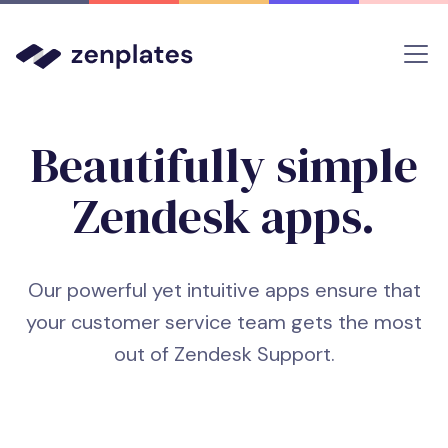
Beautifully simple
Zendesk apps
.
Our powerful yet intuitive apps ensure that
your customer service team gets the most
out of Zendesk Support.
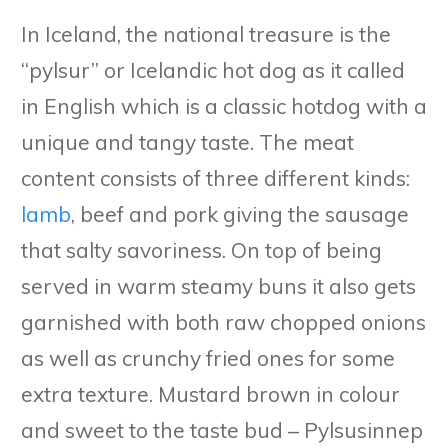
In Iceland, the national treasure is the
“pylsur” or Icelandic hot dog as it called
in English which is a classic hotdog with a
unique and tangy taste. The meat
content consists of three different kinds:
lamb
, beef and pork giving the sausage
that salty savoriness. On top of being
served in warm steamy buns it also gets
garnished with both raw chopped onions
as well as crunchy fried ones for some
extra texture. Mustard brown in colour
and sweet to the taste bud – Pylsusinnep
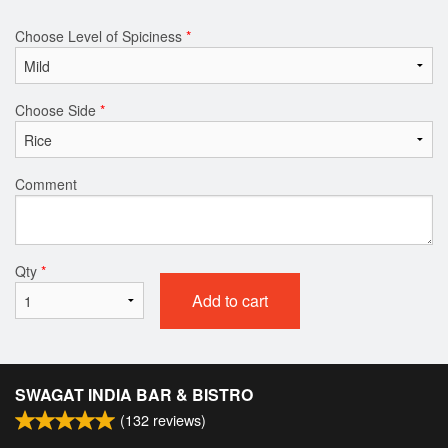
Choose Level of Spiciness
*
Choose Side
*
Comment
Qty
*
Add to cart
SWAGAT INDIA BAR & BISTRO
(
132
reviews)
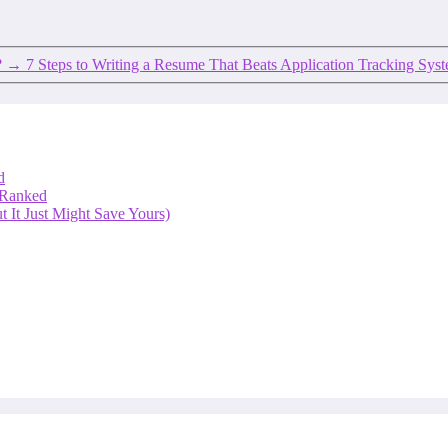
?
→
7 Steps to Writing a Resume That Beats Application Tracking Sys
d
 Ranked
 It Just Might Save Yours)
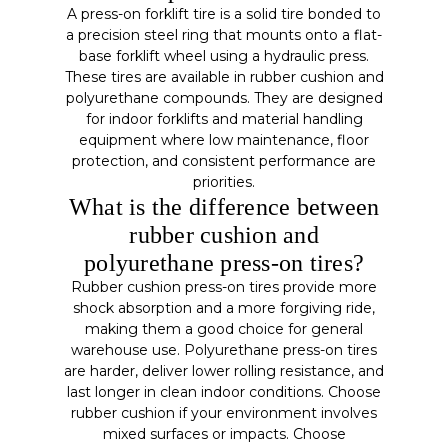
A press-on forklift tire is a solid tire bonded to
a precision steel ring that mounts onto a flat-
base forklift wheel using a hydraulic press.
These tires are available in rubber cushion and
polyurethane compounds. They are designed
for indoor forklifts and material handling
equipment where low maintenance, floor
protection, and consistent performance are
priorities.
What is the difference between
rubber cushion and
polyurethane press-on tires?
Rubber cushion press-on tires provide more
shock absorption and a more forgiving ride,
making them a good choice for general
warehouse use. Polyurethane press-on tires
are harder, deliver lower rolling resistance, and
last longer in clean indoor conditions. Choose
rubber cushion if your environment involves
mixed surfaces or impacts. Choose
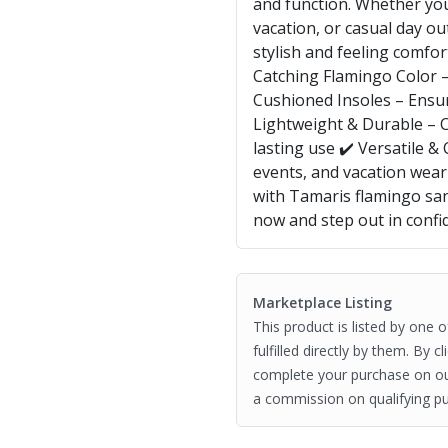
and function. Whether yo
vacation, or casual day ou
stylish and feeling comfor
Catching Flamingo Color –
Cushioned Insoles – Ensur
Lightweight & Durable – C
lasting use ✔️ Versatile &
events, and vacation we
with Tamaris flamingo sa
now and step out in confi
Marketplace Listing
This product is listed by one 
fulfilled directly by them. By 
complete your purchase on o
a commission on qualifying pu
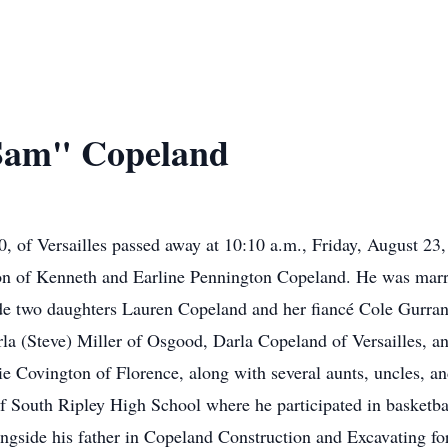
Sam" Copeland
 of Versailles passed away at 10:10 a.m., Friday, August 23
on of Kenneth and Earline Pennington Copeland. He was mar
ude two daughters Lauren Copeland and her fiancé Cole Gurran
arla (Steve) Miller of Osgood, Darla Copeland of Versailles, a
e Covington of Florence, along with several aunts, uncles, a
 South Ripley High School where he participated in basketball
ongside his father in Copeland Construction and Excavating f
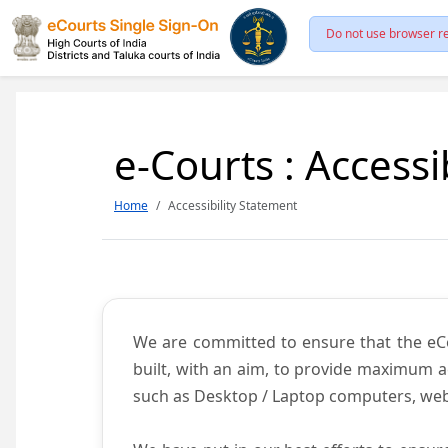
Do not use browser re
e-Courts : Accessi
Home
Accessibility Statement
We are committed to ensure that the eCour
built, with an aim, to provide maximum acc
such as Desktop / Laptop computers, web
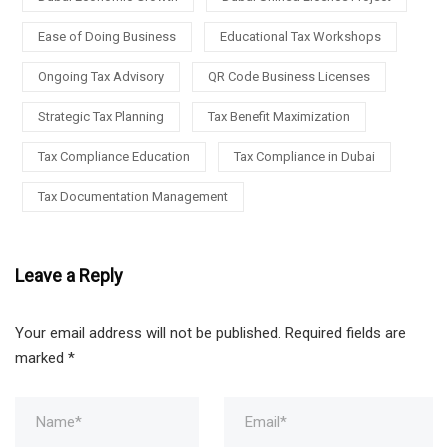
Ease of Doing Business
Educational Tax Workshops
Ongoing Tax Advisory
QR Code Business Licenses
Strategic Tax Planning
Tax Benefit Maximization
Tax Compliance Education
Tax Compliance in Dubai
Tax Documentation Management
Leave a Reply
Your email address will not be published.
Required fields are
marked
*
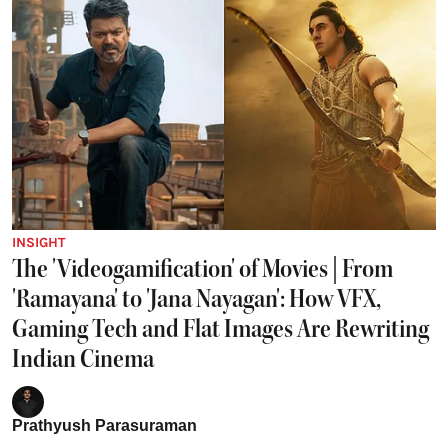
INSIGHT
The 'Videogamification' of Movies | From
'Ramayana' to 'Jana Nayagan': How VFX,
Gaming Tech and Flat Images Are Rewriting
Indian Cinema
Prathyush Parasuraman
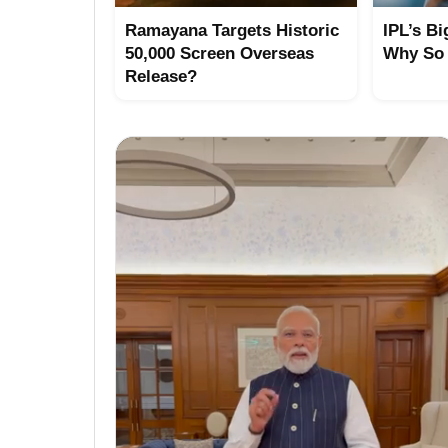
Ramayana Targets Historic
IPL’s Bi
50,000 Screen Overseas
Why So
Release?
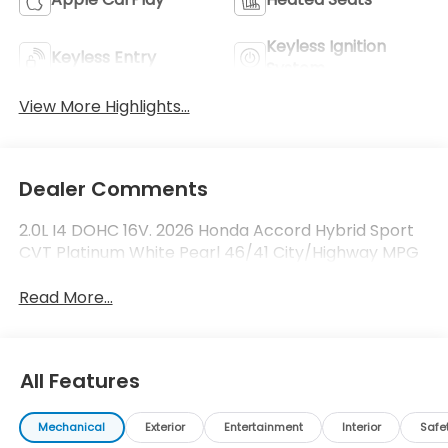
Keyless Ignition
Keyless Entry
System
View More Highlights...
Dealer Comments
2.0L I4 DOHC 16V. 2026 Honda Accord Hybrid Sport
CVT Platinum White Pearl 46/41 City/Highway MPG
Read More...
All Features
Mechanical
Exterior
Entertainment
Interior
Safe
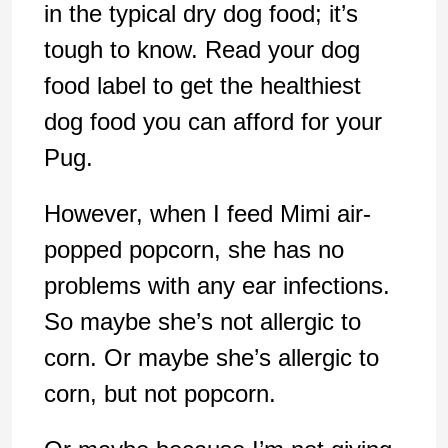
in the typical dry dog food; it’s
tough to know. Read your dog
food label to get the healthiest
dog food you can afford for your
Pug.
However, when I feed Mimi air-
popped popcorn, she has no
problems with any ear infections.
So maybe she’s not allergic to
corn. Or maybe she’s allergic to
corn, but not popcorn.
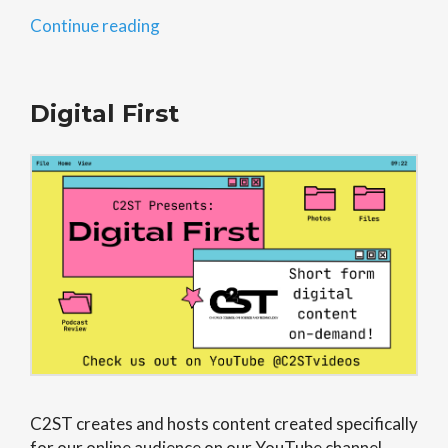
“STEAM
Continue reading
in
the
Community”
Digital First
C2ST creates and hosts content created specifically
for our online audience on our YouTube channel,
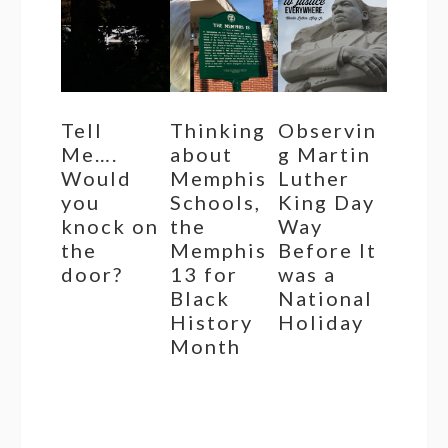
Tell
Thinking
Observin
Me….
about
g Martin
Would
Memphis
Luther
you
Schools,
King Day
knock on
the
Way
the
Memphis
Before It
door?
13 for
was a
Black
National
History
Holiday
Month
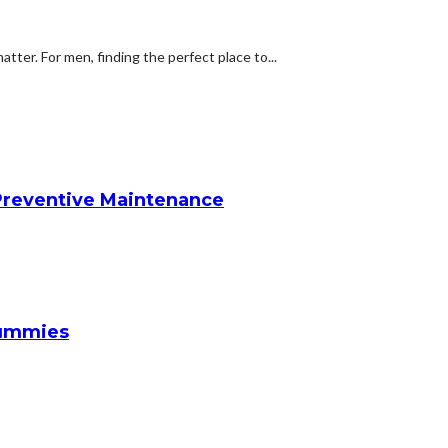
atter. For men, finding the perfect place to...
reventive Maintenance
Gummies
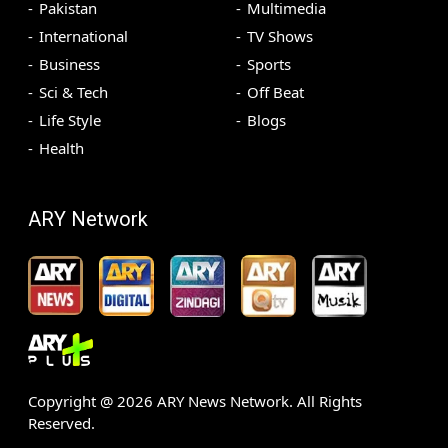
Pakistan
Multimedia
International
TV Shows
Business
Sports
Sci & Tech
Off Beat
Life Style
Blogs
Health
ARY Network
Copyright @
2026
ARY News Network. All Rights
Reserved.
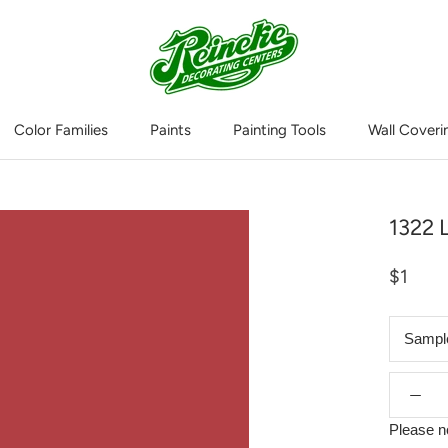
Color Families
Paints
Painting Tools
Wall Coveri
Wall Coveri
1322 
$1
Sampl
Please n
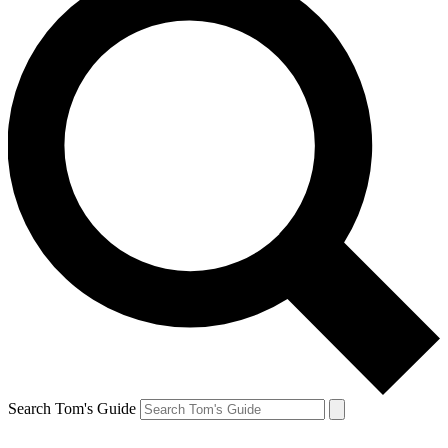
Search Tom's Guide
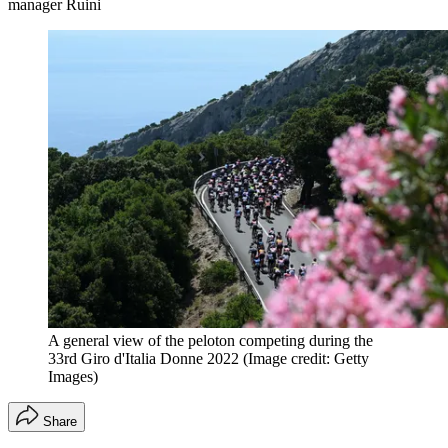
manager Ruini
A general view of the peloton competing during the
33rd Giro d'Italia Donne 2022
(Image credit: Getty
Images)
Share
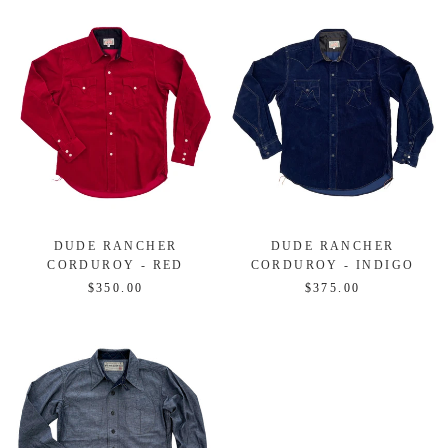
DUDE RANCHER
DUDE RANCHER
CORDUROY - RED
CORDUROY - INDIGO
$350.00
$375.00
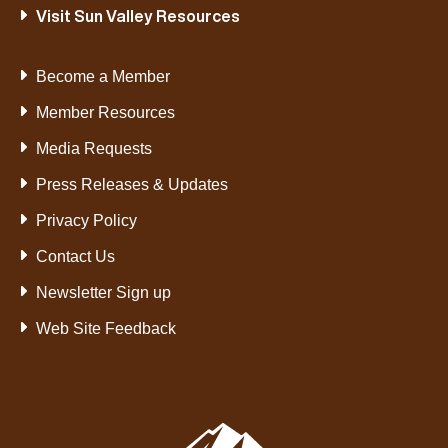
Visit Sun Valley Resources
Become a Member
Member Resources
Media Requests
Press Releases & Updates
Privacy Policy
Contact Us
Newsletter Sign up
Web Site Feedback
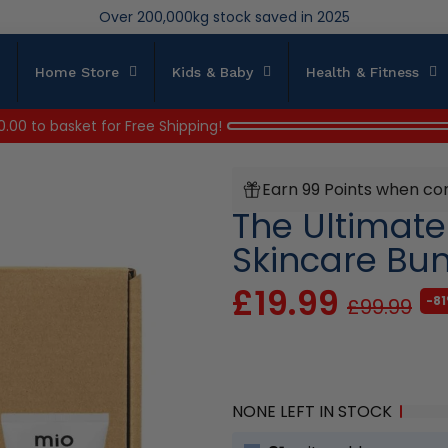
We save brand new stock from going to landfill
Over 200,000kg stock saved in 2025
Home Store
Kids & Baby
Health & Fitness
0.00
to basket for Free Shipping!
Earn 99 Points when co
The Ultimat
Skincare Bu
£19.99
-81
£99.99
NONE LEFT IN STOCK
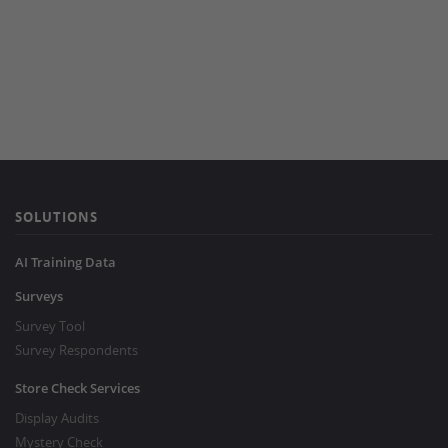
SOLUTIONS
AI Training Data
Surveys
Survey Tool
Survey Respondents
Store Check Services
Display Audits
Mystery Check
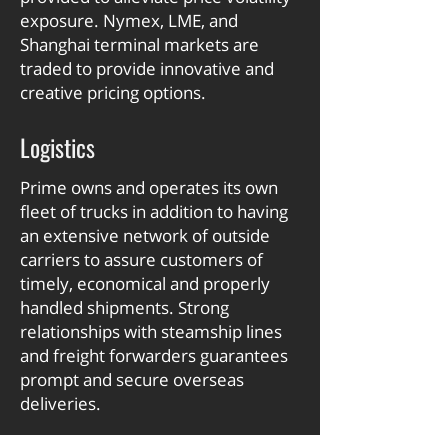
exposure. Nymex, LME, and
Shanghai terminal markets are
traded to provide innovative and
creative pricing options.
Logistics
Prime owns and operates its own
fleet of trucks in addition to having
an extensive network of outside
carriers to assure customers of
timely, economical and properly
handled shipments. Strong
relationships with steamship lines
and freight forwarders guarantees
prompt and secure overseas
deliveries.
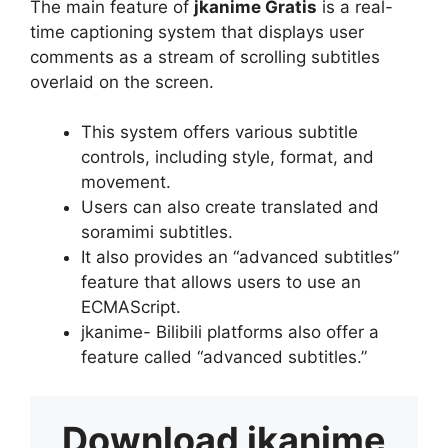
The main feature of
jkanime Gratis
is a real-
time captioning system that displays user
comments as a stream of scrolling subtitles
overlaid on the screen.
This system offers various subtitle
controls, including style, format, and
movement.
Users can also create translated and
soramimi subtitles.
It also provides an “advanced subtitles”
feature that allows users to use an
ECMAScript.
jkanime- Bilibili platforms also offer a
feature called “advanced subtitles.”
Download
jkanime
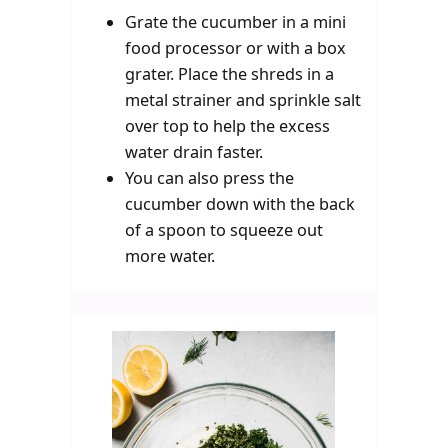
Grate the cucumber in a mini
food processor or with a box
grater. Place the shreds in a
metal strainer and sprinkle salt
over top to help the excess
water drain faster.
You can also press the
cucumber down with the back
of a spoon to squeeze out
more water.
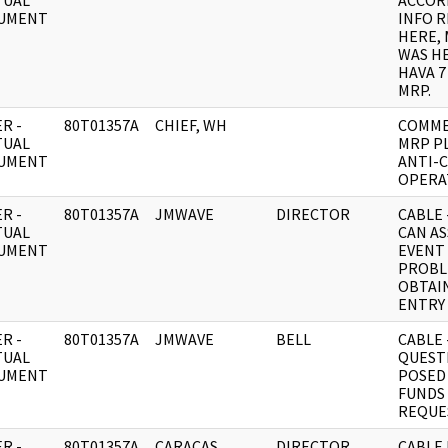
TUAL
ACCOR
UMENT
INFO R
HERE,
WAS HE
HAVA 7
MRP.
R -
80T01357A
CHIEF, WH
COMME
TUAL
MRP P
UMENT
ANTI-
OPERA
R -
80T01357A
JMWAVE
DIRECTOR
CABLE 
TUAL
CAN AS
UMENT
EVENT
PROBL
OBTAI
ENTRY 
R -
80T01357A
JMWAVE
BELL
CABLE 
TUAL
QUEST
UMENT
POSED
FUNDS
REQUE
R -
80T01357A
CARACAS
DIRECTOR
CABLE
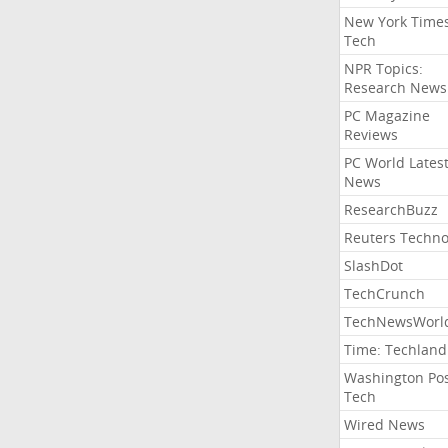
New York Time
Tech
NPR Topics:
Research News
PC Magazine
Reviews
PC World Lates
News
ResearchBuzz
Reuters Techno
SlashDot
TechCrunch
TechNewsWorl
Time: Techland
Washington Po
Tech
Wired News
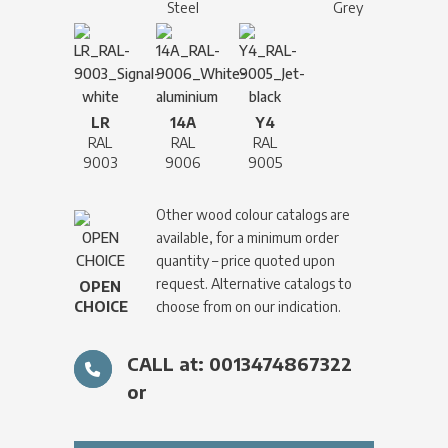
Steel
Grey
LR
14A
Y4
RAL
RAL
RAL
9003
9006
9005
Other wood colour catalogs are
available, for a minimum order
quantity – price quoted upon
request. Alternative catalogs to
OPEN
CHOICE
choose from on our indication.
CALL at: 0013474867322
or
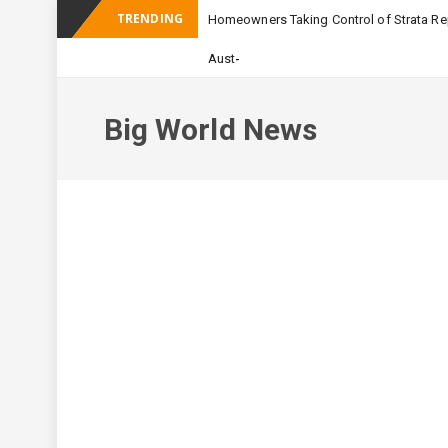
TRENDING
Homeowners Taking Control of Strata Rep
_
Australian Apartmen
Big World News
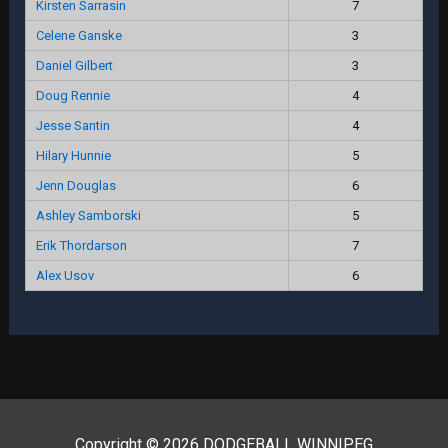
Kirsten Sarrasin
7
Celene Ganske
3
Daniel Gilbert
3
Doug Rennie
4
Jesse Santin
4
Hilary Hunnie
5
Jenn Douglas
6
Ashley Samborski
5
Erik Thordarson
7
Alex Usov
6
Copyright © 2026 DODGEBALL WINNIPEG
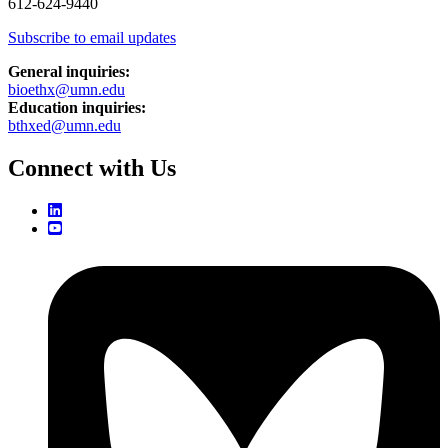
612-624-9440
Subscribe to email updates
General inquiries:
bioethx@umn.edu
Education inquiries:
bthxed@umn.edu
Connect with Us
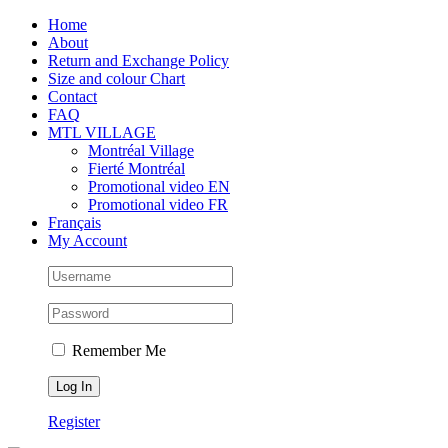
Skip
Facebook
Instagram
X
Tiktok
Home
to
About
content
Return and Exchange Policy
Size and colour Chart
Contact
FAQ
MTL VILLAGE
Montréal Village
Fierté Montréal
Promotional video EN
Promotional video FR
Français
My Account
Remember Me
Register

§ §

● EXERCISE AIM
All lines above containing the string "allergic": copy each one.

● RESPONSE FOR THIS EXERCISE
So maybe she’s not allergic to
corn. Or maybe she’s allergic to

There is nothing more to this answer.